**WHAT IS BEING ASKED**
Extract each line from the entries below that has the string "grazie" in it.

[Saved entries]

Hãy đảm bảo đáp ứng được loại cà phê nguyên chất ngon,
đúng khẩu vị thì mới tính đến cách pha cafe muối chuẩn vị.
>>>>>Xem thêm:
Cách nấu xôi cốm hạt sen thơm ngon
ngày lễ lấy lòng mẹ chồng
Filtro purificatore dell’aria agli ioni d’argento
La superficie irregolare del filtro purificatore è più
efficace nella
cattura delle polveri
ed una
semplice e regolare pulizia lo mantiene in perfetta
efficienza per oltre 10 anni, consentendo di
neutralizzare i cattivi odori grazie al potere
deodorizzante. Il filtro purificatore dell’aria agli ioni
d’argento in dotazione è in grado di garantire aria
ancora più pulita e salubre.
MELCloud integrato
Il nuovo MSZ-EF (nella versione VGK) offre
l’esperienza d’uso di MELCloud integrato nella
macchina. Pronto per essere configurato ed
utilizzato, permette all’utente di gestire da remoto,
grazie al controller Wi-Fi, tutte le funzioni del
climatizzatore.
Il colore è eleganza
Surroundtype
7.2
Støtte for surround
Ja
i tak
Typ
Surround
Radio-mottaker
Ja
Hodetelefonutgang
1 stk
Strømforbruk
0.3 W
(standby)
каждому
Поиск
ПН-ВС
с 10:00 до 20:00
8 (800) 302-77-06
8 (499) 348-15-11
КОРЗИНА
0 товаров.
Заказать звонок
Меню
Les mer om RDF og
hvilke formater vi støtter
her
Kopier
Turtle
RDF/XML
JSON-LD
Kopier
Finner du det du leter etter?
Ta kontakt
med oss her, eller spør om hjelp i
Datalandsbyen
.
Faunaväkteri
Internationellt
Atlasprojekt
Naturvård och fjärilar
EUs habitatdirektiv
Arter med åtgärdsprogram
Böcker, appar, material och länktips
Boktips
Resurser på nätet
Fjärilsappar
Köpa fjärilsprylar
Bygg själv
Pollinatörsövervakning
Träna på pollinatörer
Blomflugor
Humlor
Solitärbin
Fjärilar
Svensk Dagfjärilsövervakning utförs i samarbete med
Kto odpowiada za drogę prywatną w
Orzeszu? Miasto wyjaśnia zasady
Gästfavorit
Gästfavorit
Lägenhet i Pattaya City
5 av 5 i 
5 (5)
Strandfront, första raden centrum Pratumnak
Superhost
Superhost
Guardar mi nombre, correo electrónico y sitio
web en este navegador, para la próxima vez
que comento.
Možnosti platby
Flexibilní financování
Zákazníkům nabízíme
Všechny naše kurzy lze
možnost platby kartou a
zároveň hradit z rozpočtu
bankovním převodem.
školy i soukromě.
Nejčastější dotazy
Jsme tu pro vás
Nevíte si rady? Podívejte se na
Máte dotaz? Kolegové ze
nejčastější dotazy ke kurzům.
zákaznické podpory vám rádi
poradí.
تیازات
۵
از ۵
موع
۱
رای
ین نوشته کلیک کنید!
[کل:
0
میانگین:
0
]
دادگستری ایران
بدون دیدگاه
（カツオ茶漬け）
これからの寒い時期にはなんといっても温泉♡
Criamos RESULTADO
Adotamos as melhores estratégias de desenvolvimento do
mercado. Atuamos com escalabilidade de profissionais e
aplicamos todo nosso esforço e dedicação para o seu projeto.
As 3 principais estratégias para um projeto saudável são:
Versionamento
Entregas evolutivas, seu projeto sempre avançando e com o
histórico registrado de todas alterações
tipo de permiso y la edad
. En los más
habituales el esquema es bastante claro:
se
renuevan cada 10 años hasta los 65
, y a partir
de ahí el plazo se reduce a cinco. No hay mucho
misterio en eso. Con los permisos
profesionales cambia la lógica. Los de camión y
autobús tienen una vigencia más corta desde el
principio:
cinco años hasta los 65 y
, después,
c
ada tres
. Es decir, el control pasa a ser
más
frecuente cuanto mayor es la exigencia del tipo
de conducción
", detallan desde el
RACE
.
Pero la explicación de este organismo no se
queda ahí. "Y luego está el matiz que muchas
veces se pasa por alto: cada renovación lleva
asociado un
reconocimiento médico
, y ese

**OUTPUT**
neutralizzare i cattivi odori grazie al potere
grazie al controller Wi-Fi, tutte le funzioni del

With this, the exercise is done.